Page-level text extractions:

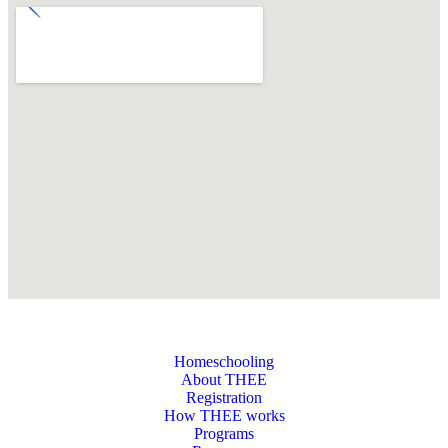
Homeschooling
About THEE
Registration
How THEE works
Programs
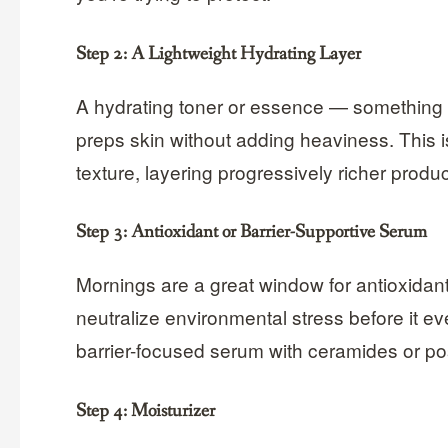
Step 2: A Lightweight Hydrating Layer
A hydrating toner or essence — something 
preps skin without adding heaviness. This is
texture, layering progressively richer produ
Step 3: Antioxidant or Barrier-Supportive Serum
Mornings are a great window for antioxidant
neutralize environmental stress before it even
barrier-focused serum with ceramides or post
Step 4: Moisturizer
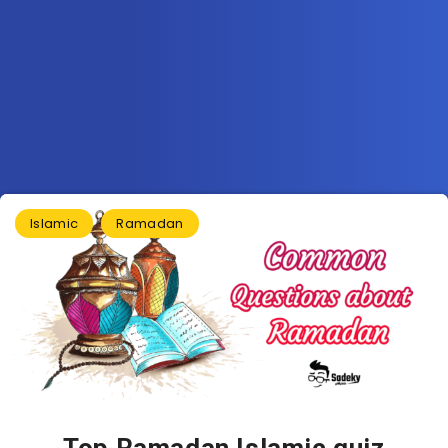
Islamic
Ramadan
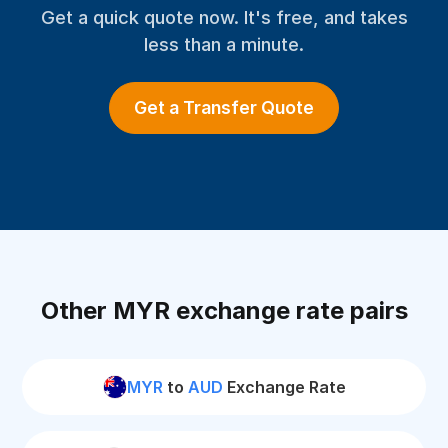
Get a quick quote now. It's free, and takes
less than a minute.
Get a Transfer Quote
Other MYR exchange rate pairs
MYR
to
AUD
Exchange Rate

* * *

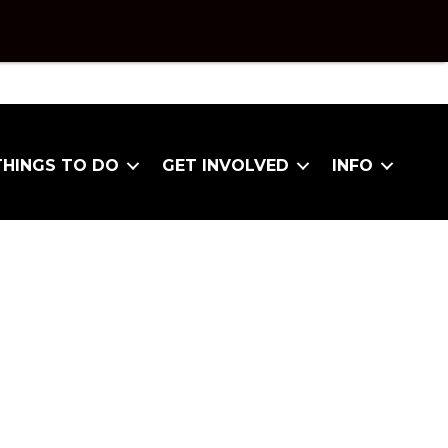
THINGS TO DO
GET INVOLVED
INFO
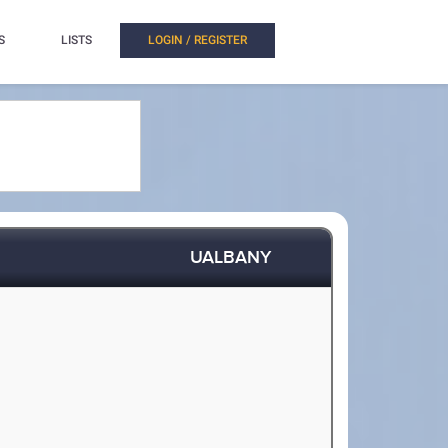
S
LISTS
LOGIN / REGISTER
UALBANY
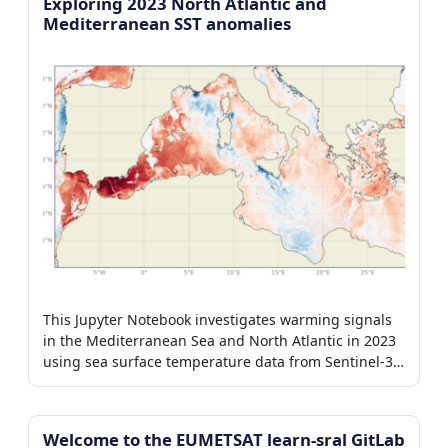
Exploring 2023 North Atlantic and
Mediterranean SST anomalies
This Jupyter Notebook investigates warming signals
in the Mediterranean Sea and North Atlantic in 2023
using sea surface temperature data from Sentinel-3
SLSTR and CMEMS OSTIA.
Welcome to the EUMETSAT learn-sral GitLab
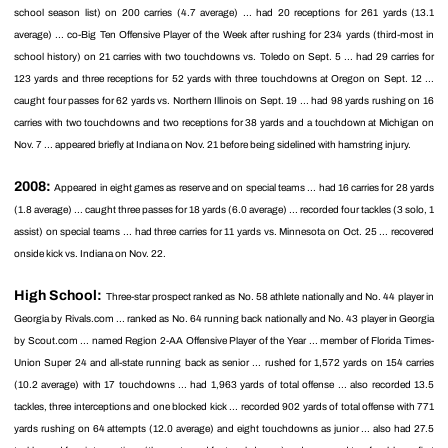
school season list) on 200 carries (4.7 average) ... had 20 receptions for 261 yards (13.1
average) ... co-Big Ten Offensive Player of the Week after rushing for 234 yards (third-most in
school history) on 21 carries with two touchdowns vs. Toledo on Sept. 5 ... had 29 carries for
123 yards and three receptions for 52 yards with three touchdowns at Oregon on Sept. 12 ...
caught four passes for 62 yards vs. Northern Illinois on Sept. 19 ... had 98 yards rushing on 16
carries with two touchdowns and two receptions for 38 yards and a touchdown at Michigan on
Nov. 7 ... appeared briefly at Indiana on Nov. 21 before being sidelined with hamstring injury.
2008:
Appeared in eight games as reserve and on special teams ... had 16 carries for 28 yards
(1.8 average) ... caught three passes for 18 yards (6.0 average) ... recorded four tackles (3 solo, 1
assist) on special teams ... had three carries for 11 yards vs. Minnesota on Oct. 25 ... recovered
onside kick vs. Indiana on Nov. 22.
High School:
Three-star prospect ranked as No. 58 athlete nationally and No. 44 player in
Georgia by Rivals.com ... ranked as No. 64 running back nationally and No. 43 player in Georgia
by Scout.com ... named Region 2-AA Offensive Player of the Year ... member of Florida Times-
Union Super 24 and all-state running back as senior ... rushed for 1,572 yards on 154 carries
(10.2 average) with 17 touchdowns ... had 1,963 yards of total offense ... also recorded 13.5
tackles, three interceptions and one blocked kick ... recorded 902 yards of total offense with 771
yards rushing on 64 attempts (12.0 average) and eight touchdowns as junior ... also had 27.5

YOUR INSTRUCTIONS:
One stretch of the lines above is wanted, from the line that contains "(10.2 average) with" through the line that contains "yards rushing on 64". Output it exactly.

EXERCISE SOLUTION:
(10.2 average) with 17 touchdowns ... had 1,963 yards of total offense ... also recorded 13.5
tackles, three interceptions and one blocked kick ... recorded 902 yards of total offense with 771
yards rushing on 64 attempts (12.0 average) and eight touchdowns as junior ... also had 27.5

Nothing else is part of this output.